「サクラサク」をご存じですか?

4月を迎え、柔らかな光の中に新しい季節が訪れました。厳しい受験期を乗り越え今月から大学生活を始める方は、文部科学省の推計で60万人強にのぼります。日本では18歳人口が1992年の205万人をピークに減少を続けており(2022年:112万人)、大学進学者数も2026年を境に減少局面に入るとの見通しが示されています。

私自身は共通一次試験(現在の大学入学共通テスト)を導入2年目となる1980年1月に受験しました。地元の神戸大学志望でしたが、自己採点の結果に愕然とし、合否判定で二次試験を重視する筑波大学に急きょ受験先を変えました。幸いにも合格できましたが、当時感じた不安と緊張を苦くも鮮やかに思い出します。
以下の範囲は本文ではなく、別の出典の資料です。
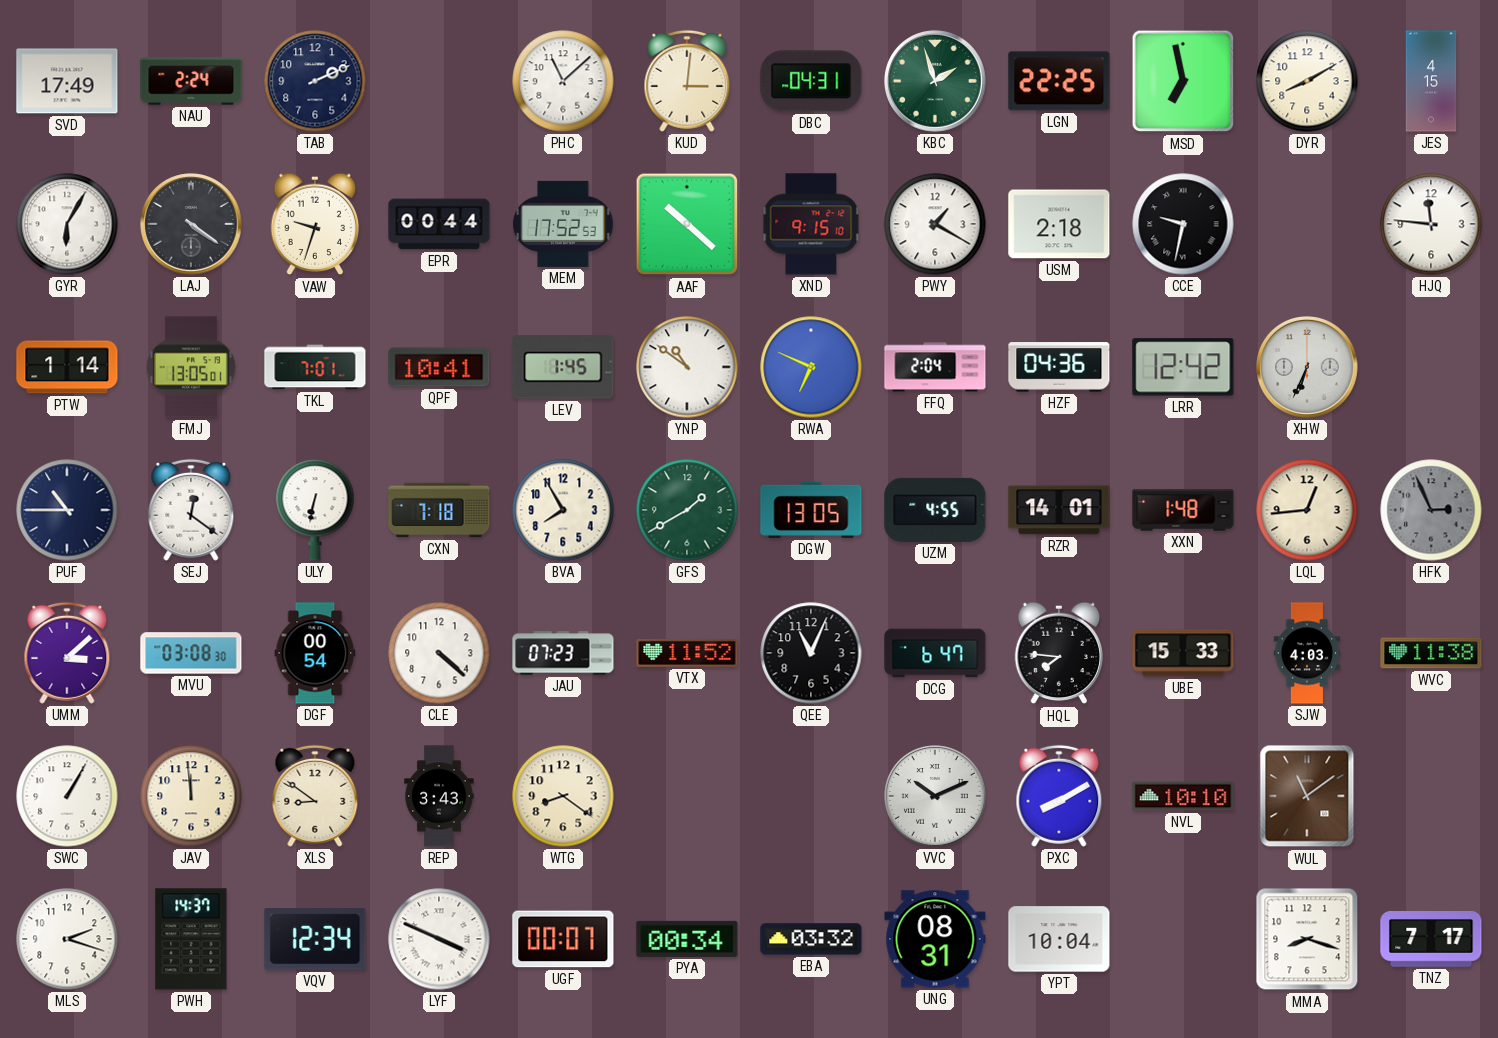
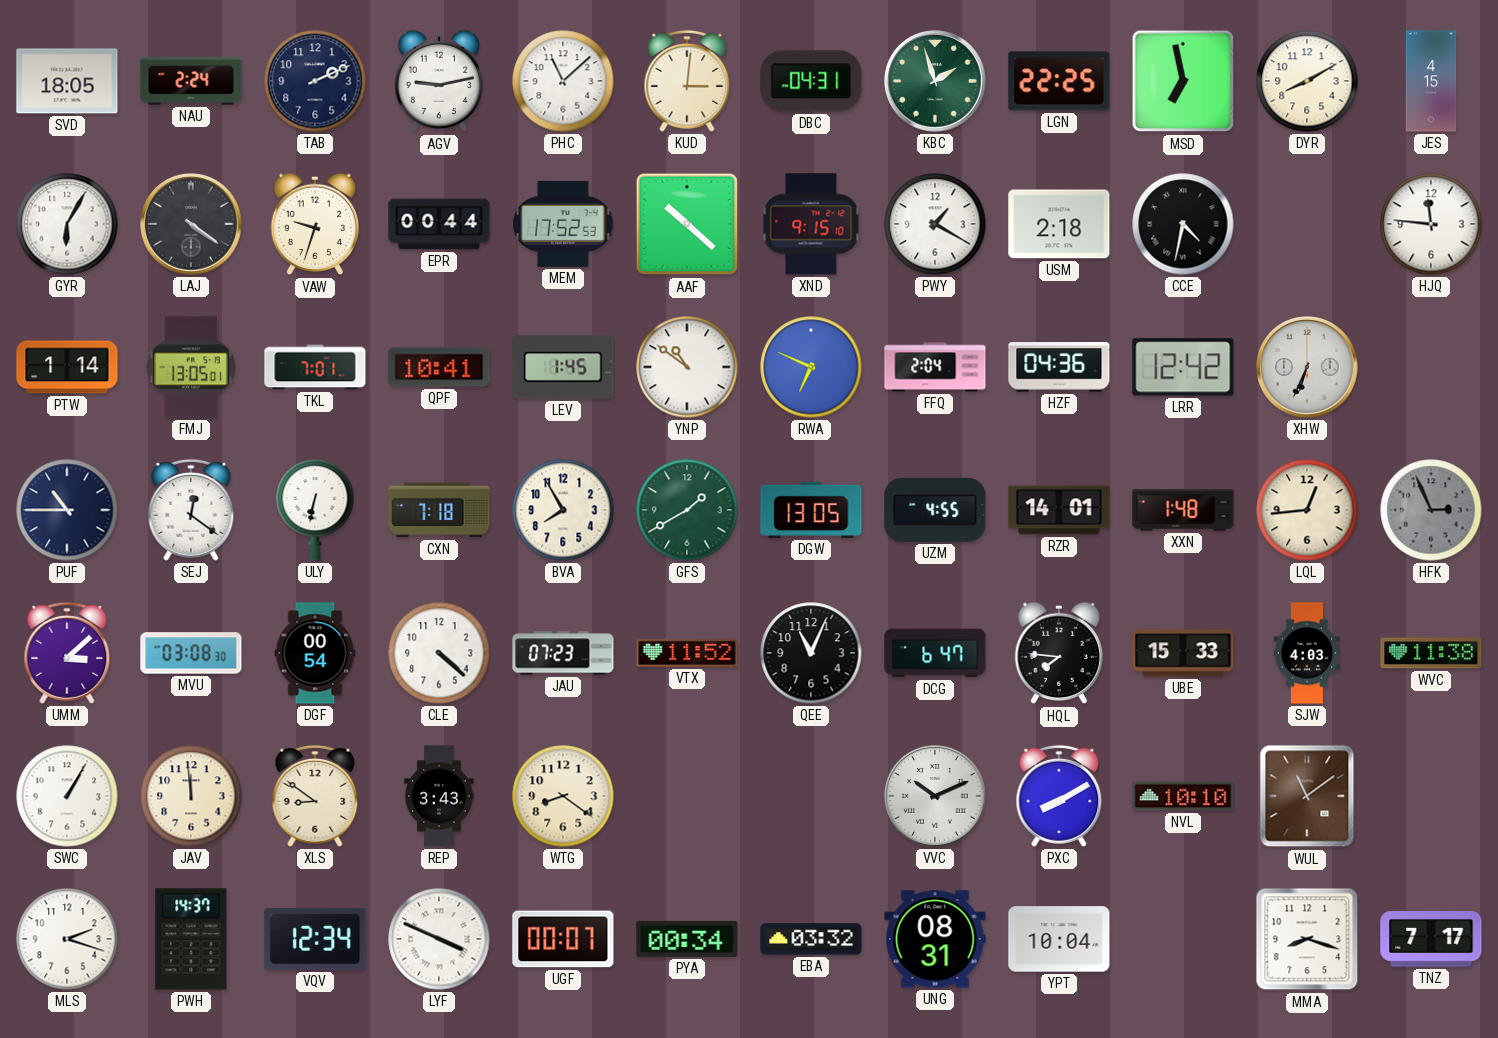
SVD: 17:49 -> 18:05
AGV: none -> 9:13
CCE: 9:32 -> 4:32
そのかわり、筑波大学での4年間はとても楽しく充実した日々でした。

当時の合格発表は大学構内での掲示が主流で、遠方の受験生には学生アルバイトが電報で合否を知らせることもありました。合格なら「サクラサク」、不合格なら「サクラチル」。そのわずか五文字に受験生の人生の節目が凝縮されていました。その後の情報技術の進歩、パソコンやスマホの普及とプライバシーへの配慮から、現在はウェブサイトでの合否照会が一般的になりました。もっとも、咲いても散っても美しい桜にとっては、合否の象徴として引き合いに出されるのは少々迷惑だったかも知れませんね。